Governing Our AI: Continuing The Push for Algorithmic Accountability

Abhinav Raj

Abhinav Raj, Writer
@uxconnections

AI is not untainted by bias, and the United States House of Representatives has taken cognizance of the fact. New York Representative Yvette Clarke has reignited a polemic against discriminatory algorithms.

Artificial intelligence technologies are no stranger to biases—biases that could stand in the way of social equity. 

In a renewed push for the ‘Algorithmic Accountability Act’, the representatives of the Democratic Party of the U.S. are seeking to hold developers accountable for the bias in the decision-making processes of their automated systems. 

The reintroduced bill was advocated for by Senator Ron Wyden (D-OR), Senator Cory Booker (D-NJ) and Representative Yvette Clarke (D-NY) the previous week. 

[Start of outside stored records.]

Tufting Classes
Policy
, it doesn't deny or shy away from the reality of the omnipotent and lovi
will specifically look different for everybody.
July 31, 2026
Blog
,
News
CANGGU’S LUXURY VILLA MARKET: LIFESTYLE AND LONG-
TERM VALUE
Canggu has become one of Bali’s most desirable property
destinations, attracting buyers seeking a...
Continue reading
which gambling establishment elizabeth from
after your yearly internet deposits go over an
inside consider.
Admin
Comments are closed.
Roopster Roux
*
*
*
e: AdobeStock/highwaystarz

Representative Clarke delivered incisive remarks on the subject explicating the harm which may come as a consequence of systematizing biases and discrimination into AI tools. 

“When algorithms determine who goes to college, who gets healthcare, who gets a home, and even who goes to prison, algorithmic discrimination must be treated as the highly significant issue that it is,” explained the Congresswoman.

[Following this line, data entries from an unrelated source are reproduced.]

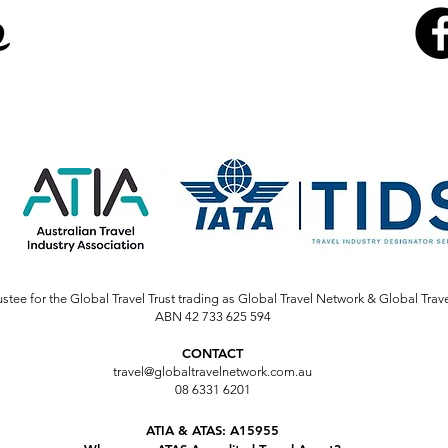
stee for the Global Travel Trust trading as Global Travel Network & Global Trav
ABN 42 733 625 594
CONTACT
travel@globaltravelnetwork.com.au
08 6331 6201
ATIA & ATAS: A15955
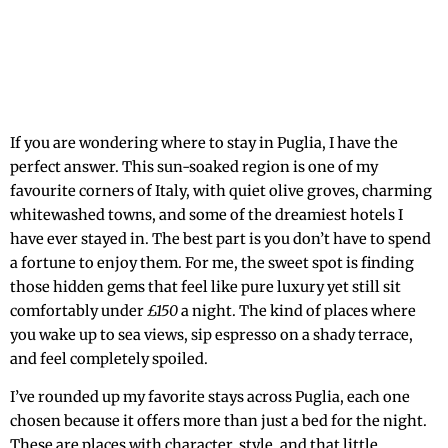
If you are wondering where to stay in Puglia, I have the
perfect answer. This sun-soaked region is one of my
favourite corners of Italy, with quiet olive groves, charming
whitewashed towns, and some of the dreamiest hotels I
have ever stayed in. The best part is you don’t have to spend
a fortune to enjoy them. For me, the sweet spot is finding
those hidden gems that feel like pure luxury yet still sit
comfortably under
£150
a night. The kind of places where
you wake up to sea views, sip espresso on a shady terrace,
and feel completely spoiled.
I’ve rounded up my favorite stays across Puglia, each one
chosen because it offers more than just a bed for the night.
These are places with character, style, and that little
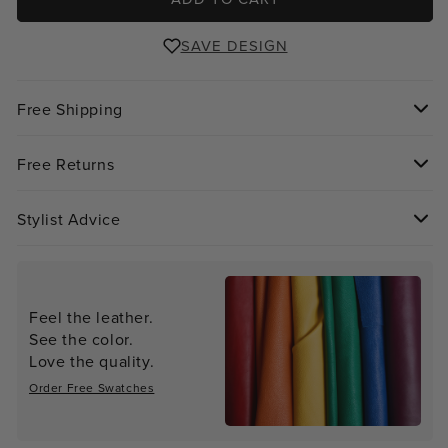
SAVE DESIGN
Free Shipping
Free Returns
Stylist Advice
Feel the leather.
See the color.
Love the quality.
Order Free Swatches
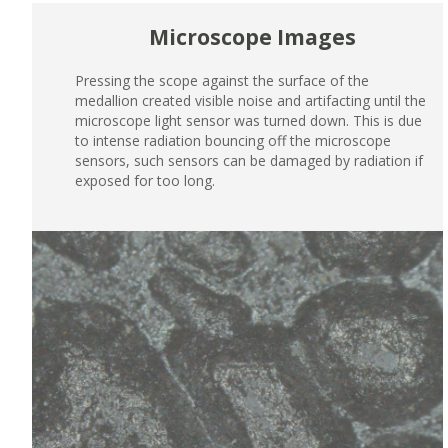
Microscope Images
Pressing the scope against the surface of the
medallion created visible noise and artifacting until the
microscope light sensor was turned down. This is due
to intense radiation bouncing off the microscope
sensors, such sensors can be damaged by radiation if
exposed for too long.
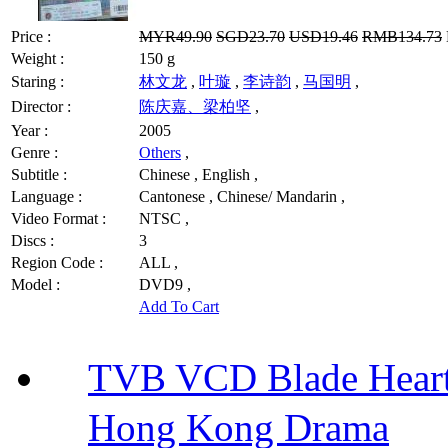
Price :
MYR49.90
SGD23.70
USD19.46
RMB134.73
Weight :
150 g
Staring :
林文龙
,
叶璇
,
李诗韵
,
马国明
,
Director :
陈庆嘉、梁柏坚
,
Year :
2005
Genre :
Others
,
Subtitle :
Chinese , English ,
Language :
Cantonese , Chinese/ Mandarin ,
Video Format :
NTSC ,
Discs :
3
Region Code :
ALL ,
Model :
DVD9 ,
Add To Cart
TVB VCD Blade Hea
Hong Kong Drama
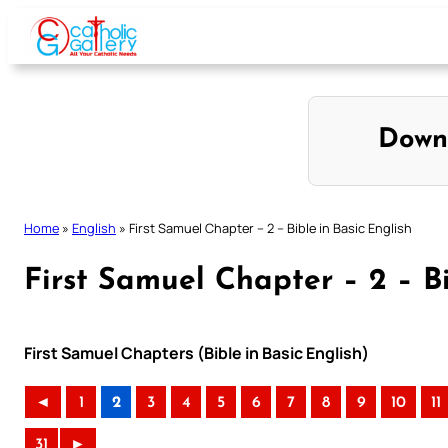
Skip
to
content
Down
Home
»
English
»
First Samuel Chapter – 2 – Bible in Basic English
First Samuel Chapter – 2 – Bi
First Samuel Chapters (Bible in Basic English)
◄
1
2
3
4
5
6
7
8
9
10
11
31
►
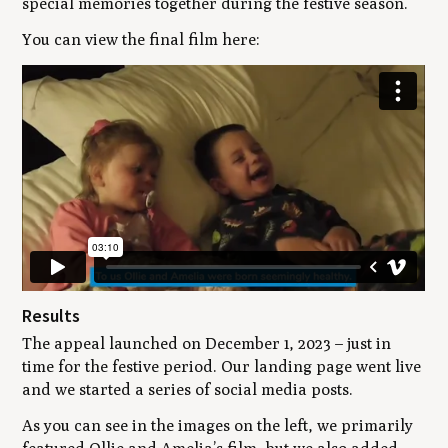
special memories together during the festive season.
You can view the final film here:
Results
The appeal launched on December 1, 2023 – just in
time for the festive period. Our landing page went live
and we started a series of social media posts.
As you can see in the images on the left, we primarily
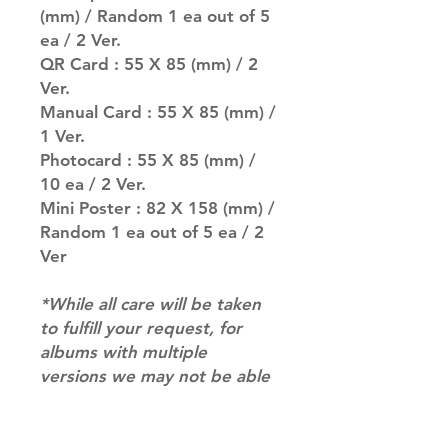
(mm) / Random 1 ea out of 5
ea / 2 Ver.
QR Card : 55 X 85 (mm) / 2
Ver.
Manual Card : 55 X 85 (mm) /
1 Ver.
Photocard : 55 X 85 (mm) /
10 ea / 2 Ver.
Mini Poster : 82 X 158 (mm) /
Random 1 ea out of 5 ea / 2
Ver
*While all care will be taken
to fulfill your request, for
albums with multiple
versions we may not be able
to guarantee your album of
choice at times*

(Image: Visual Stories by Micheile on Unsplash)

“These large and impactful decisions, which have become increasingly void of human input, are forming the foundation of our American society that generations to come will build upon. And yet, they are subject to a wide range of flaws from programing bias to faulty datasets that can reinforce broader societal discrimination, particularly against women and people of color.”

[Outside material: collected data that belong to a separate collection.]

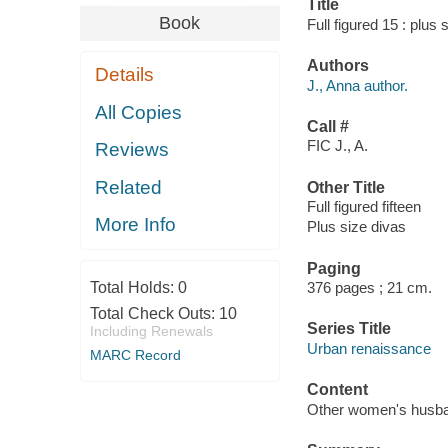
Title
Book
Full figured 15 : plus
Authors
Details
J., Anna author.
All Copies
Call #
FIC J., A.
Reviews
Related
Other Title
Full figured fifteen
More Info
Plus size divas
Paging
Total Holds:
0
376 pages ; 21 cm.
Total Check Outs:
10
Series Title
Including Renewals
Urban renaissance
MARC Record
Content
Other women's husband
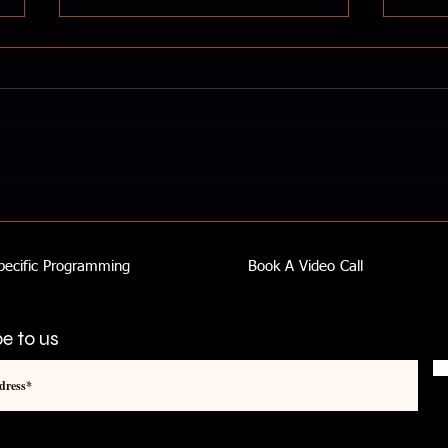
Shou
What 
“Heal
When 
we of
Transform Your Sleep
macron
pecific Programming
Book A Video Call
e to us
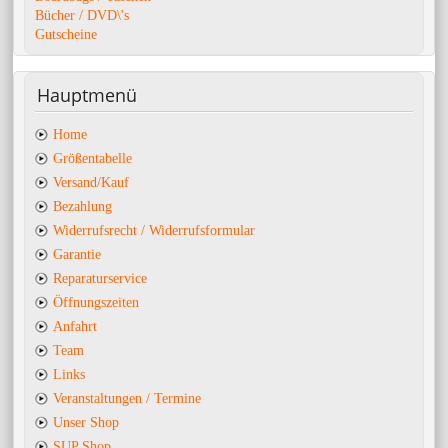
Bücher / DVD\'s
Gutscheine
Hauptmenü
Home
Größentabelle
Versand/Kauf
Bezahlung
Widerrufsrecht / Widerrufsformular
Garantie
Reparaturservice
Öffnungszeiten
Anfahrt
Team
Links
Veranstaltungen / Termine
Unser Shop
SUP Shop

The bill proposes the Federal Trade Commission (FTC) conduct a routine assessment of ‘high-risk’ systems that involve the handling of personal data as well as systems that employ AI and machine learning (ML) technology to make decisions. 

Algorithms, Algorithms Everywhere 

Amid the Fourth Industrial Revolution, artificial intelligence tools are influencing and executing more prominent decisions that affect the state of society than ever before. 

(Image: ThisIsEngineering on Pexels)

Over the last four years, the number of businesses adopting AI tools grew by 270%—while in the next five years the global AI market is projected to reach $267 billion. 

With the market for AI tools expanding at a breakneck pace, proactive legislative intervention is essential to safeguard the community from algorithmic discrimination, guarantee the right to legal remedy and ensure equal treatment. 

Policymakers, CIOs, CTOs and thought leaders all have a stake in protecting the right to equal opportunities in the workplace and therefore must practice constant vigilance while adopting new technology. 

The path to achieving social equity is long and winding—but with history as evidence—it is always a path worth taking.